So I’ve been doing SaaS long enough to remember when Dropbox was a super hot SaaS startup.  Fast forward to today, it’s settled into a very mature leader, with slow growth but impressive efficiency … at a stunning $2.4 Billion in ARR.

Operating Margins are a wildly impressive 33%, but revenue growth has slowed to a very mature 6%, and paid customer count actually dropped last quarter.  Added together, it does equal “The Rule of 40”.  But Wall Street doesn’t just want profitability.  It wants efficient growth.  And as a result, DropBox’s market cap is $7.8 Billion today.

It trades at just 3x ARR.  And that includes $1.4B in cash.  Net of cash, it trades at just over 2x ARR.

Profitability matters, but it isn’t everything.

5 Interesting Learnings:

#1.  18,000,000 Paying Customers (!), Up 2% Year over Year — But Paying Customers Shrank This Quarter

DropBox has a big business push, but in many ways at this scale, it’s as much a consumer company as a business software company.  HubSpot has 200,000 paying customers.  DropBox has almost 100x as many — albeit they pay 1/100th as much at just $139.38 a year.  But it’s just about saturated the market.  New customers did grow 2% year over year, but actually decreased last quarter for the first time.

#2.  ARPU Up 4% at $139.38

Many in SaaS have found a way to drive their ACV and ARPU up over the past 18-24 months with price increases, more products, and more.  But DropBox’s ARPU has stayed relatively flat the past few years.  Still, at this maturity, even a modest increasing in ARPU makes a difference, and pricing is up 4%.  Combine that with only 2% annual customer growth, and overall revenue growth is (just) 6%

#3.  Seat Contraction and Churn Remains Elevated

DropBox is still seeing elevated levels of customers reducing seat count and elevated churn.

#4.  Ending Unlimited Storage

This seems to be a theme with many mature SaaS leaders, as they meter what they used to allow unlimited use of.  While DropBox cites abuse as a core reason, financial engineering appears to be the core driver given how high DropBox’s gross margins are.  These high-usage, low ARPU customers do appear to be churning based on cutting back on unlimited storage, leading to the decrease customer count above, for now.

#5.  MultiProduct Bundles Didn’t Incent Customers to Pay More

A big theme for the leaders in SaaS the past few years has been going multi-product to continue to fuel growth at scale.  So far, it’s only been a partial success for DropBox, which in many ways is still a one core product plus extension company vs. true multi-product.  They attempt to drive up pricing and ARPU by bundling multiple product, but customers weren’t willing to pay a higher effective price.  At least not yet.

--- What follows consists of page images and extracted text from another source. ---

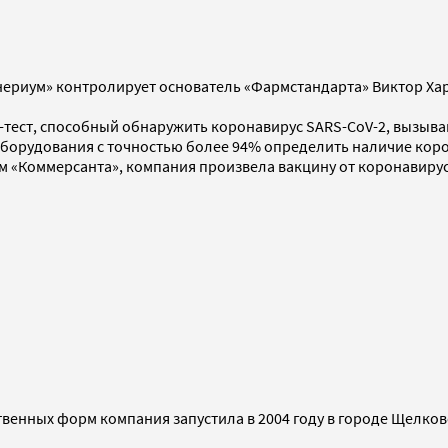
риум» контролирует основатель «Фармстандарта» Виктор Харит
с-тест, способный обнаружить коронавирус SARS-CoV-2, вызыв
орудования с точностью более 94% определить наличие корон
ым «Коммерсанта», компания произвела вакцину от коронавируса
венных форм компания запустила в 2004 году в городе Щелков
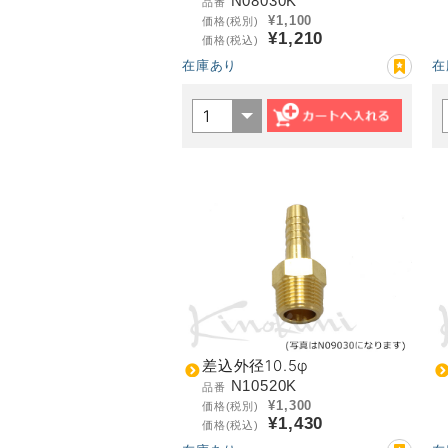
N08030K
品番
¥1,100
価格(税別)
¥1,210
価格(税込)
在庫あり
在
差込外径10.5φ
N10520K
品番
¥1,300
価格(税別)
¥1,430
価格(税込)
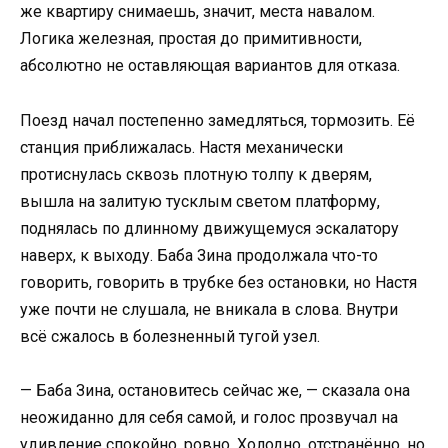
же квартиру снимаешь, значит, места навалом.
Логика железная, простая до примитивности,
абсолютно не оставляющая вариантов для отказа.
Поезд начал постепенно замедляться, тормозить. Её
станция приближалась. Настя механически
протиснулась сквозь плотную толпу к дверям,
вышла на залитую тусклым светом платформу,
поднялась по длинному движущемуся эскалатору
наверх, к выходу. Баба Зина продолжала что-то
говорить, говорить в трубке без остановки, но Настя
уже почти не слушала, не вникала в слова. Внутри
всё сжалось в болезненный тугой узел.
— Баба Зина, остановитесь сейчас же, — сказала она
неожиданно для себя самой, и голос прозвучал на
удивление спокойно, ровно. Холодно, отстранённо, но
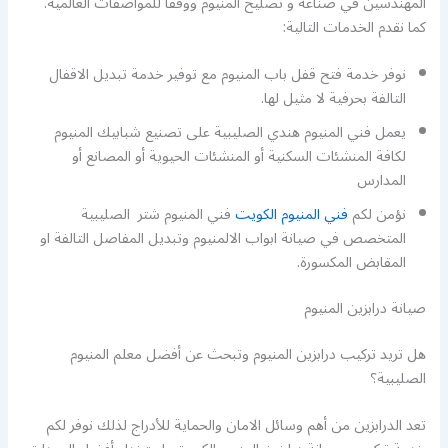
المهندسين في صناعة و تصليح المنيوم ووفقا للمواصفات العالمية.
كما نقدم الخدمات التالية:
نوفر خدمة فتح قفل باب المنيوم مع توفير خدمة تبديل الاقفال
التالفة بحرفية لا مثيل لها.
يعمل فني المنيوم هندي الصليبية على تصنيع شبابيك المنيوم
لكافة المنشئات السكنية أو المنشئات الحيوية أو المصانع أو
المدارس
نؤمن لكم
فني المنيوم الكويت
فني المنيوم شتر الصليبية
المتخصص في صيانة ابواب الالمنيوم وتبديل المفاصل التالفة او
المقابض المكسورة.
صيانة درابزين المنيوم
هل تريد تركيب درابزين المنيوم وتبحث عن أفضل معلم المنيوم
الصليبية؟
تعد الدرابزين من أهم وسائل الامان والحماية للأدراج لذلك نوفر لكم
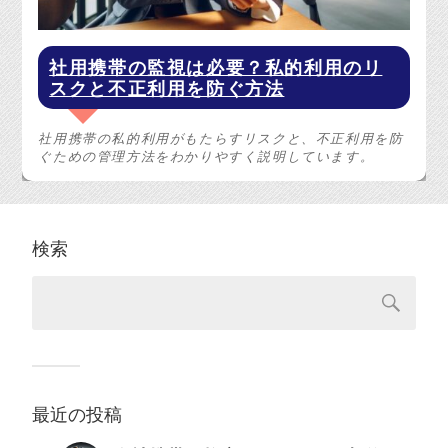
社用携帯の監視は必要？私的利用のリ
スクと不正利用を防ぐ方法
社用携帯の私的利用がもたらすリスクと、不正利用を防
ぐための管理方法をわかりやすく説明しています。
検索
最近の投稿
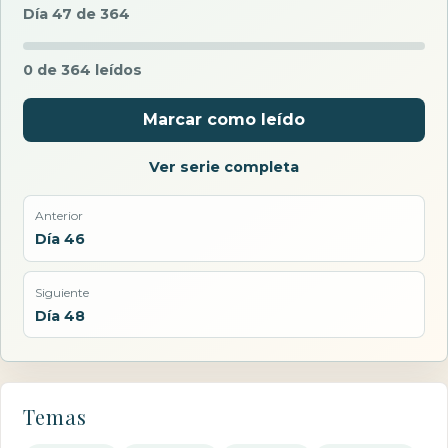
Día 47 de 364
0 de 364 leídos
Marcar como leído
Ver serie completa
Anterior
Día 46
Siguiente
Día 48
Temas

And a few other interesting learnings:

#6.  Paying $79 million to get out of their SF lease, but expecting to save $220m over the full term.

We’re all still figuring out the distributed and hybrid world!

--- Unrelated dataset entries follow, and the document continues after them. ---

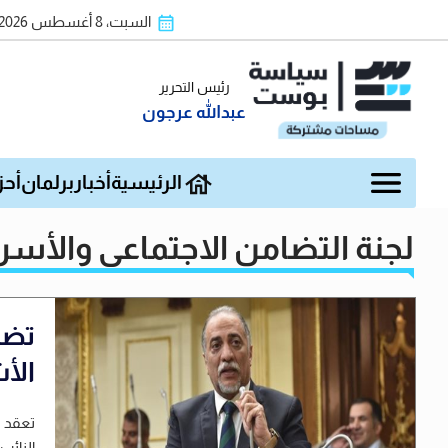
السبت، 8 أغسطس 2026
رئيس التحرير
عبدالله عرجون
الرئيسية
أخبار
برلمان
أحز
لجنة التضامن الاجتماعي والأسر
تضا
الأ
تعقد ل
النائب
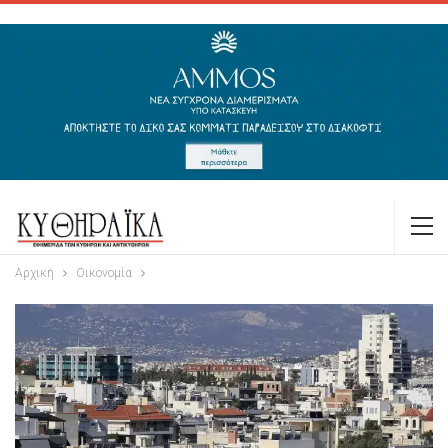
Αρχική
Οικονομία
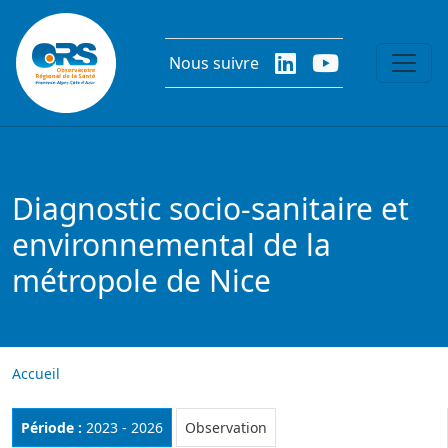
Aller au contenu principal
Nous suivre
Diagnostic socio-sanitaire et
environnemental de la
métropole de Nice
Accueil
Rubrique :
Période :
2023 - 2026
Observation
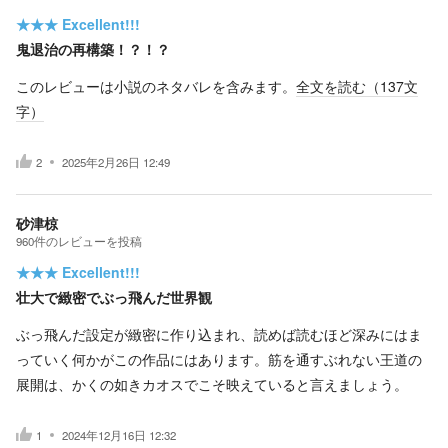
★★★
Excellent!!!
鬼退治の再構築！？！？
このレビューは小説のネタバレを含みます。
全文を読む（
137
文
字）
2
2025年2月26日 12:49
砂津椋
960
件の
レビューを投稿
★★★
Excellent!!!
壮大で緻密でぶっ飛んだ世界観
ぶっ飛んだ設定が緻密に作り込まれ、読めば読むほど深みにはま
っていく何かがこの作品にはあります。筋を通すぶれない王道の
展開は、かくの如きカオスでこそ映えていると言えましょう。
1
2024年12月16日 12:32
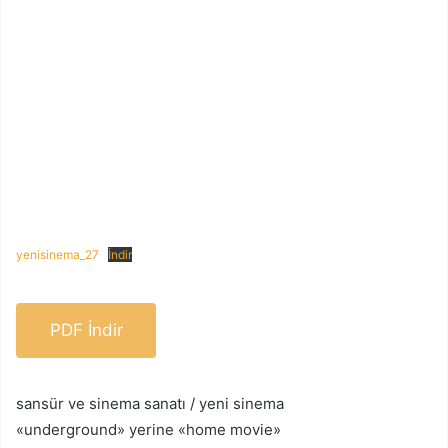
yenisinema_27
İndir
PDF İndir
sansür ve sinema sanatı / yeni sinema
«underground» yerine «home movie»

#7.  On Track for Almost $1 Billion in Free Cash Flow in Fiscal 2024

Yes, SaaS models can. be highly profitable at scale.  They should be.

DropBox is a fascinating case study of incredible, viral product-market fit that fueled a rocketship engine to the first $1B in ARR.  But then growth slowed as it became, in many ways, just a single-product company.  As they acknowledge below, they are still early into their second act.  Getting this timing and shift right is tough, but critical, as you cross 10%+ market share in your first core product and market.